US 12,260,642 B2
	Computerized system and method for fine-grained video frame classification and content creation therefrom
Deven Santosh Shah, San Jose, CA (US); Avijit Shah, Santa Clara, CA (US); Topojoy Biswas, San Jose, CA (US); and Biren Barodia, Milpitas, CA (US)
Assigned to YAHOO AD TECH LLC, New York, NY (US)
Filed by YAHOO AD TECH LLC, Dulles, VA (US)
Filed on Dec. 23, 2021, as Appl. No. 17/560,386.
Prior Publication US 2023/0206632 A1, Jun. 29, 2023
Int. Cl. G06V 10/764 (2022.01); G06V 20/40 (2022.01); G06V 20/70 (2022.01)

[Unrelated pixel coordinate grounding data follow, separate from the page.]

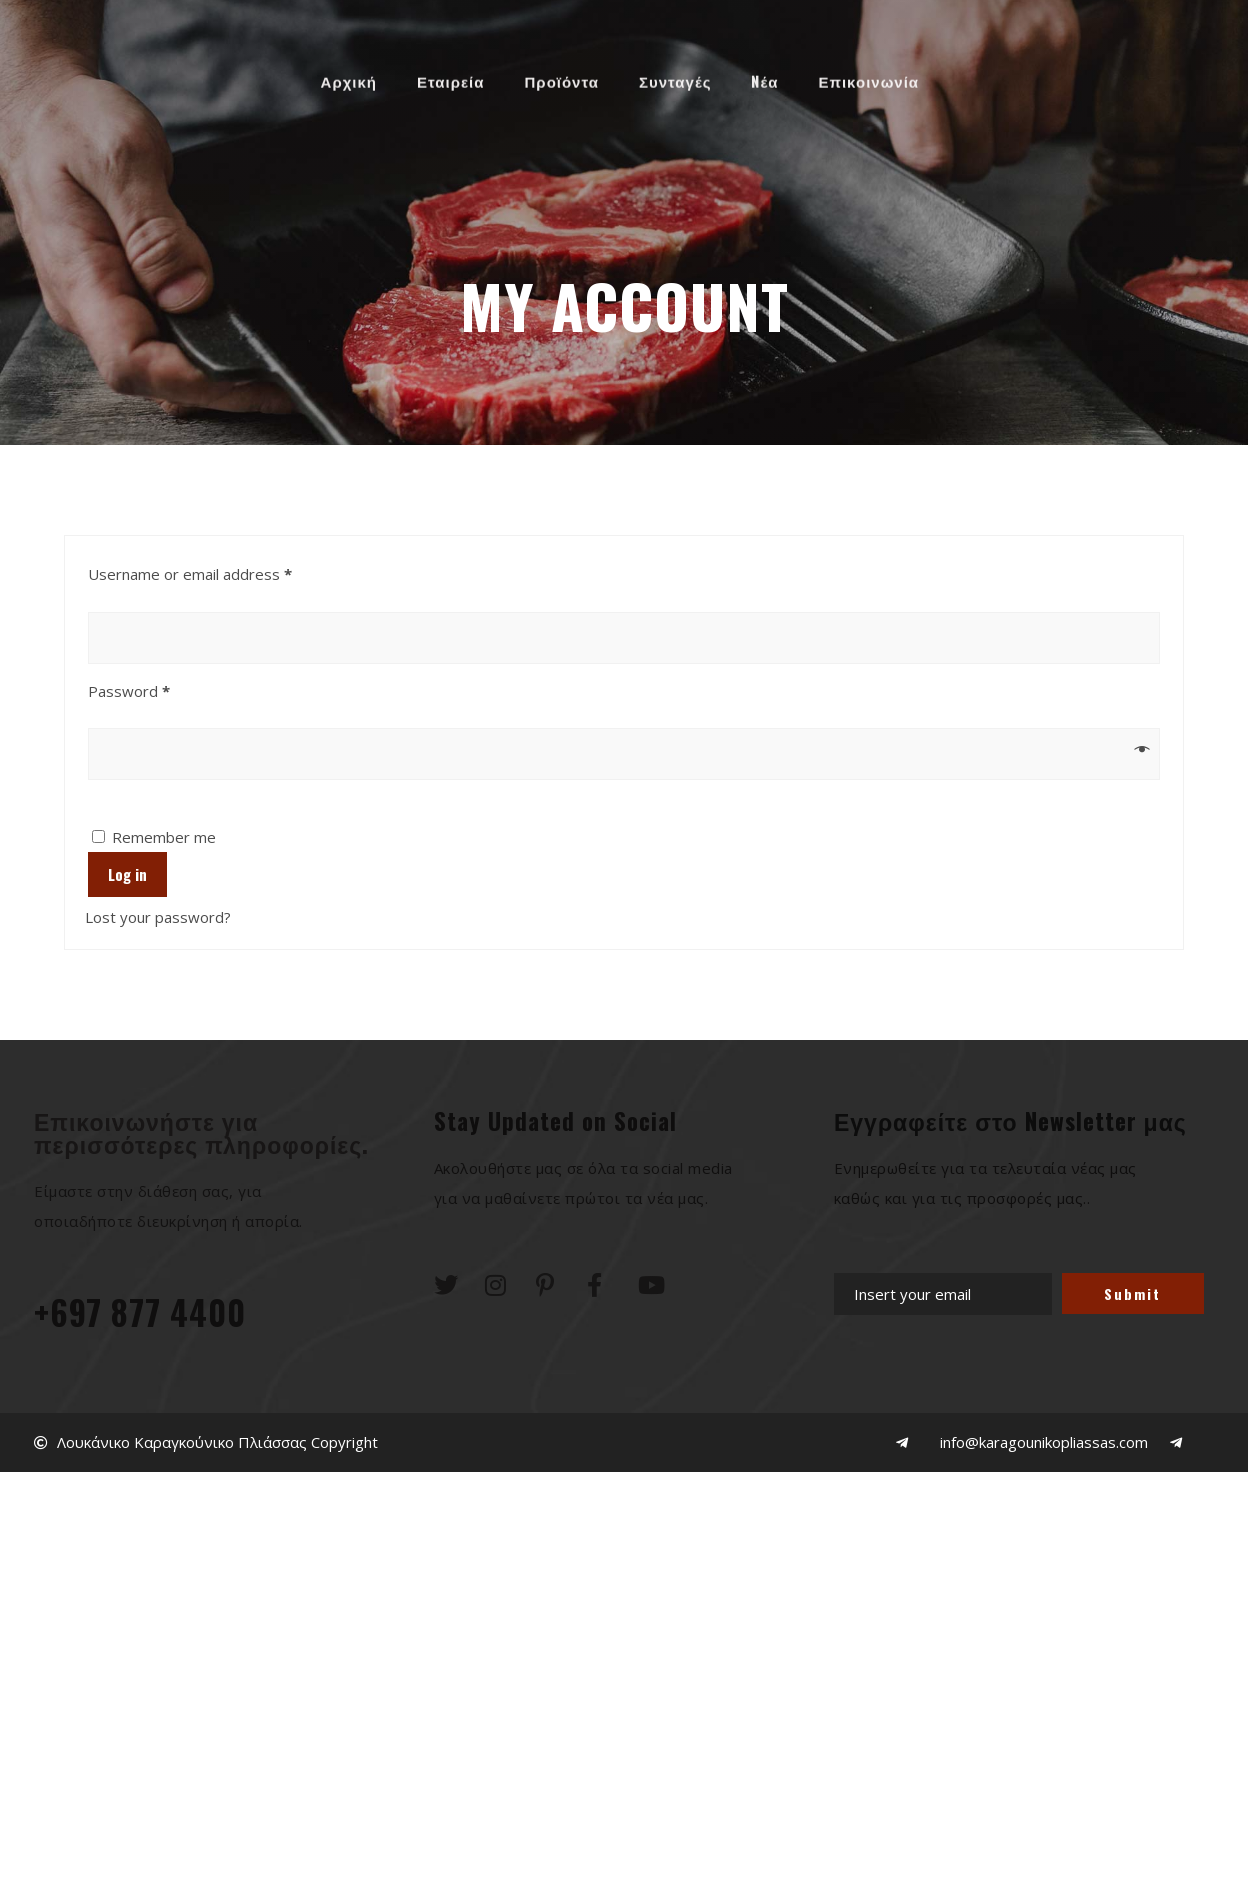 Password (160, 688)
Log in (127, 874)
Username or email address (221, 571)
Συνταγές (675, 76)
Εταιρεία (450, 76)
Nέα (764, 76)
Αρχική (349, 76)
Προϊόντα (562, 76)
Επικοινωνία (868, 76)
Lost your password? (158, 917) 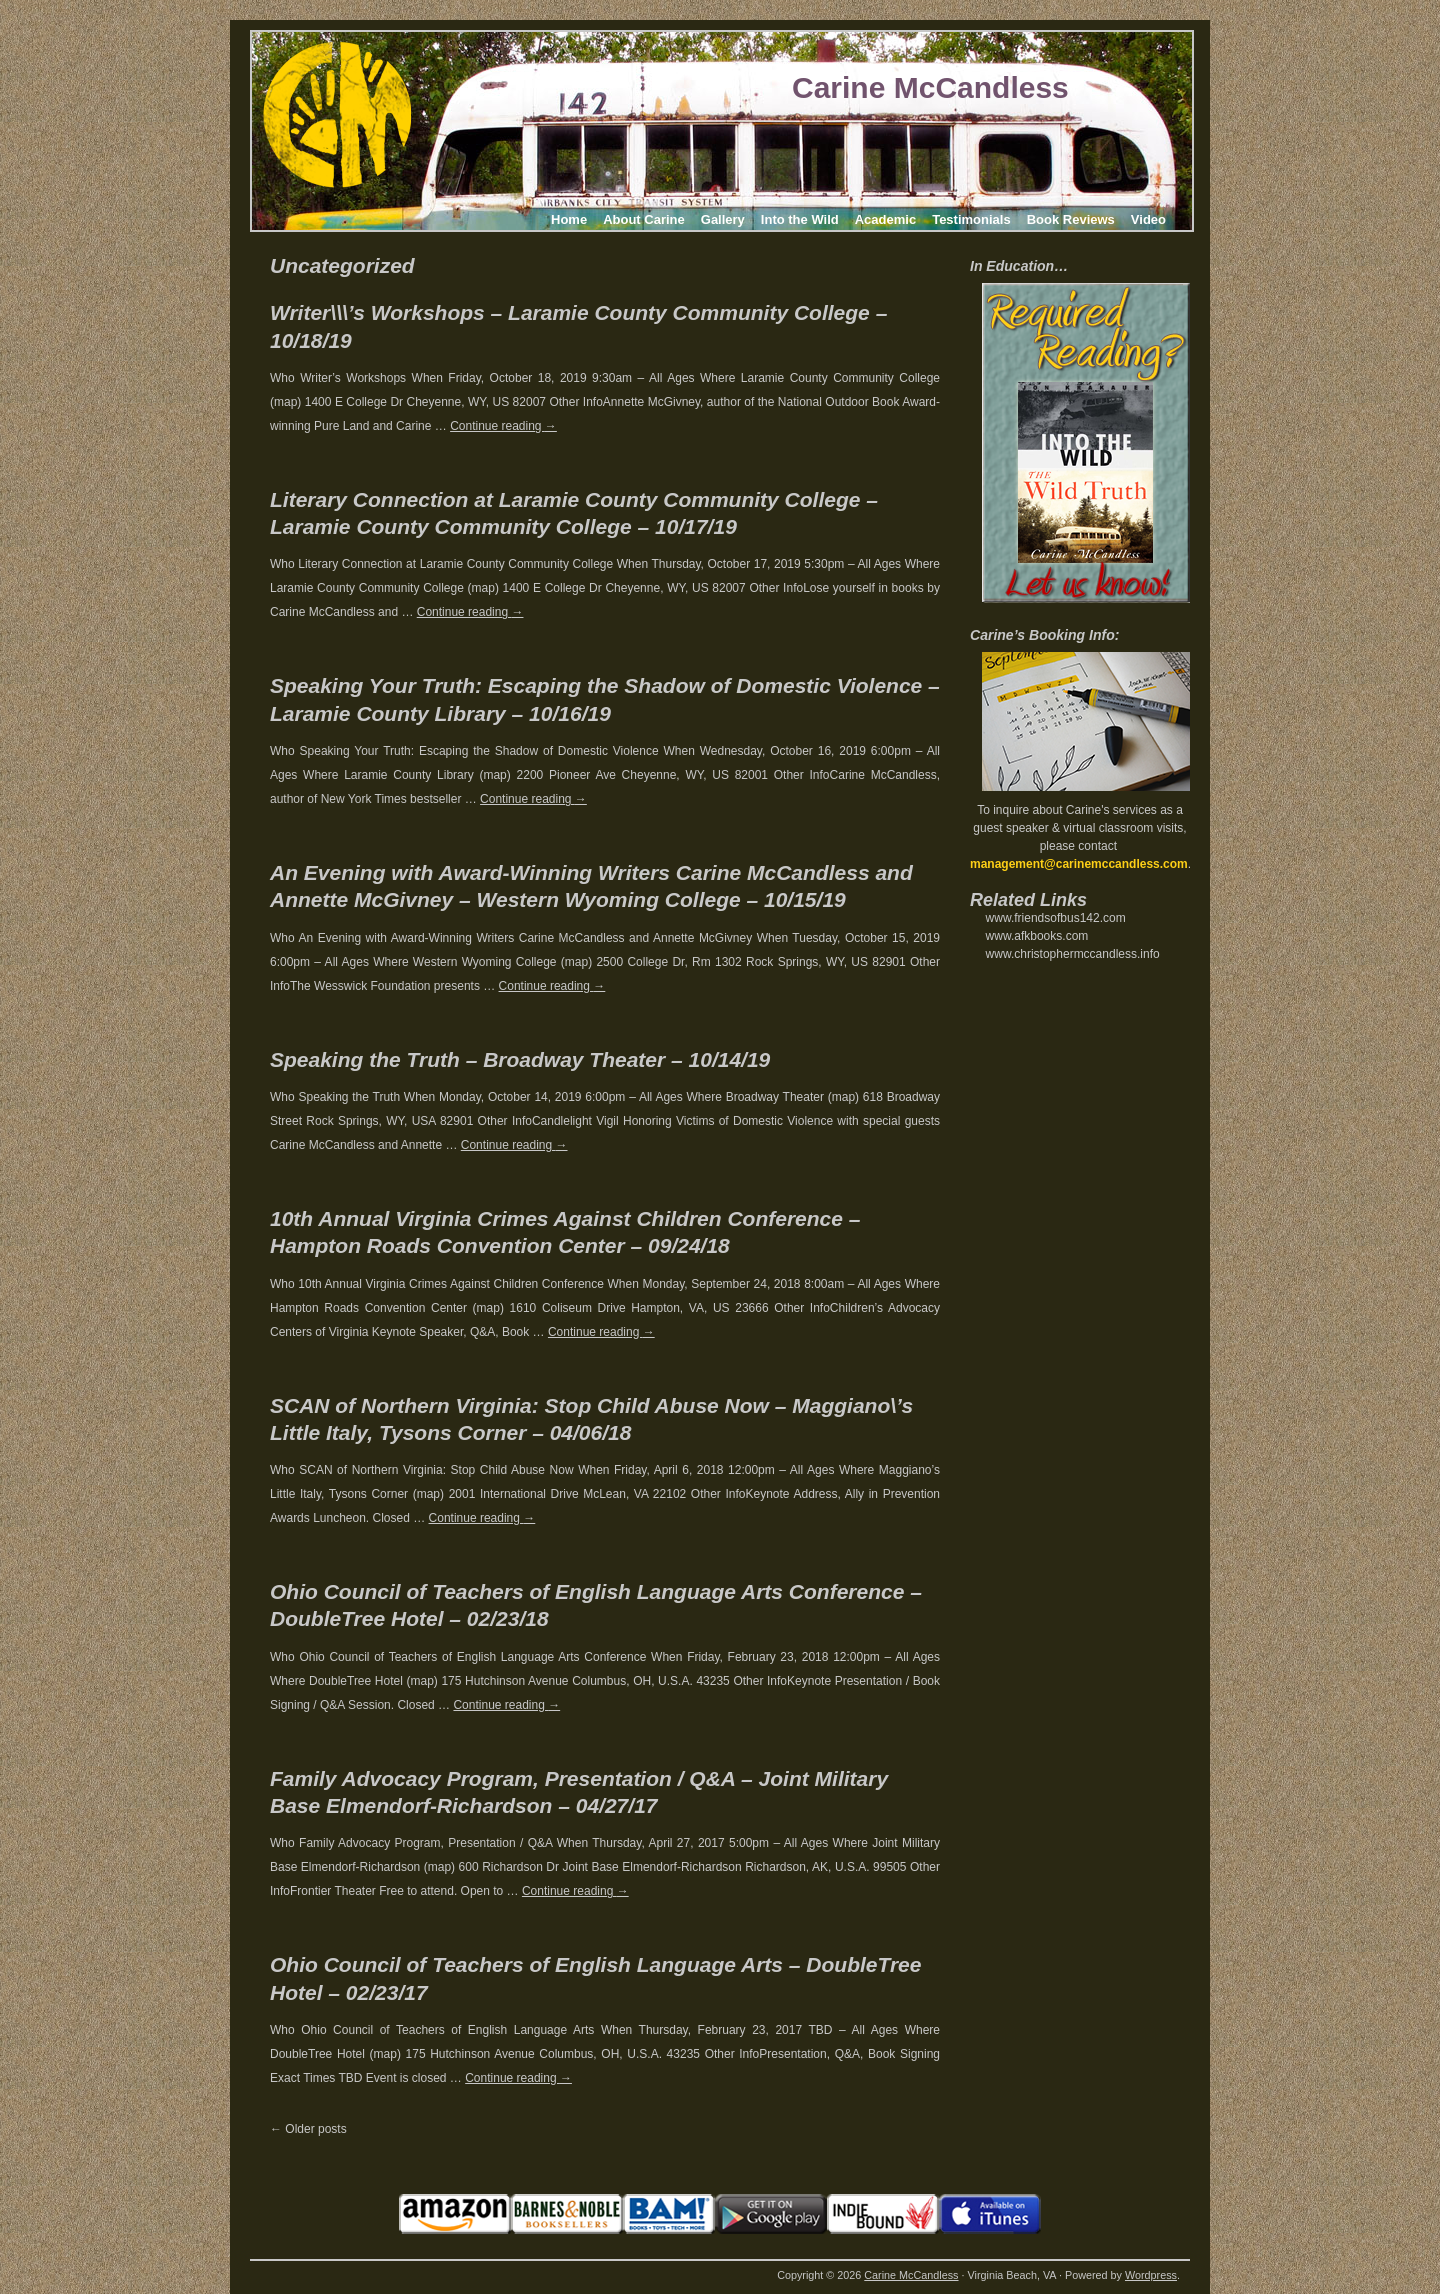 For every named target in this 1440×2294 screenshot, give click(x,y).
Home (569, 219)
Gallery (723, 219)
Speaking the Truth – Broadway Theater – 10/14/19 (520, 1059)
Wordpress (1151, 2275)
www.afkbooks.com (1037, 936)
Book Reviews (1071, 219)
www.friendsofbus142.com (1056, 918)
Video (1148, 219)
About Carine (644, 219)
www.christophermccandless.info (1073, 954)
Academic (885, 219)
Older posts (308, 2129)
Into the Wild (800, 219)
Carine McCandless (930, 87)
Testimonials (971, 219)
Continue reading (503, 426) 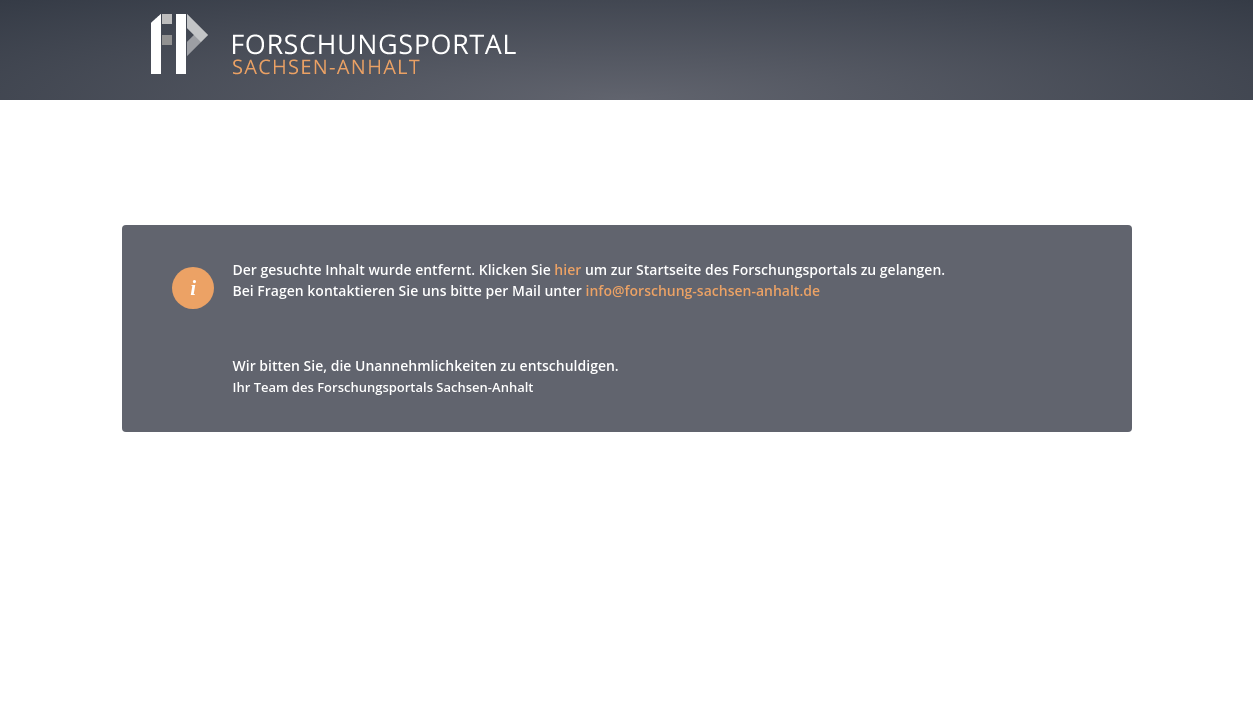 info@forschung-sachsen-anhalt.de (703, 290)
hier (567, 269) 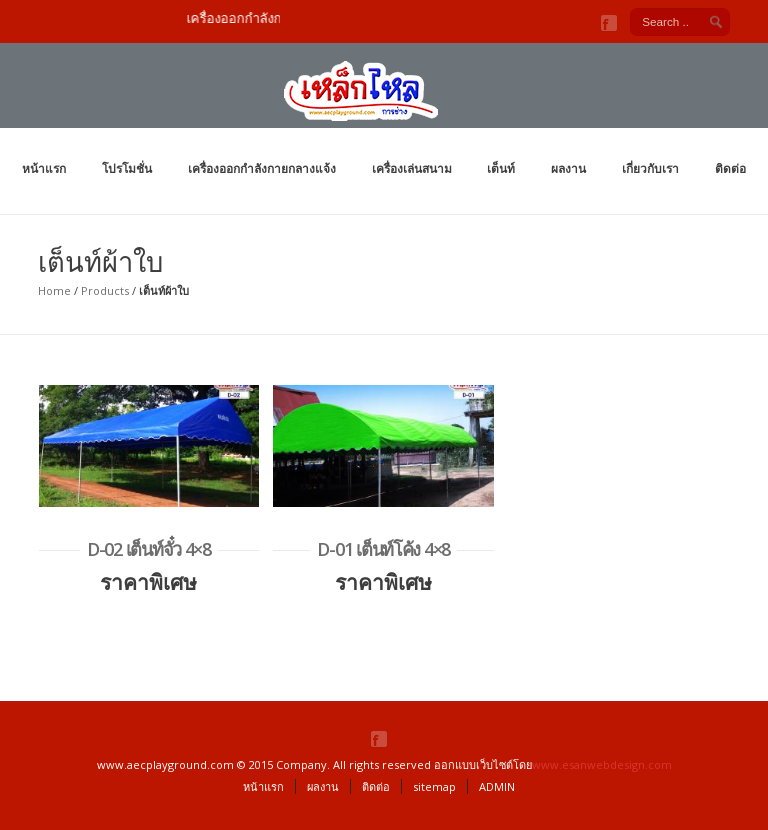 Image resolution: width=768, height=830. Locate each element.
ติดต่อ (730, 168)
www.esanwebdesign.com (602, 764)
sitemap (434, 786)
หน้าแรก (44, 168)
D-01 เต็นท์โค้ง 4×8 (383, 549)
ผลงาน (568, 168)
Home (54, 290)
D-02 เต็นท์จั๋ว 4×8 (149, 549)
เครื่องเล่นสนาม (412, 168)
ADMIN (497, 786)
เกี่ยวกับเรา (650, 168)
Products (105, 290)
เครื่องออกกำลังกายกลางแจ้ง (262, 168)
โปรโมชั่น (127, 168)
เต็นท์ (501, 168)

CPC G06V 20/44 (2022.01) [G06V 10/764 (2022.01); G06V 20/41 (2022.01); G06V 20/70 (2022.01)]

20 Claims

1. A method comprising:

identifying, by a device, a video depicting a key event, the video having a plurality of frames;

extracting, by the device, a sequence of frames from the plurality of frames;

determining, by the device, a camera view for each frame of the sequence of frames to form a sequence of camera views by applying a pre-trained panoptic segmentation model to identify relevant objects within the frame;

applying a pre-trained pose estimation model to estimate poses for any persons within the frame;

assigning a label to the frame based on a predetermined labeling function and semantic information yielded by the panoptic segmentation model and the pose estimation model; and

determining, by the device, a type of key event from the sequence of camera views by comparing the sequence of camera views to predetermined arrangements of camera views associated with different types of key events.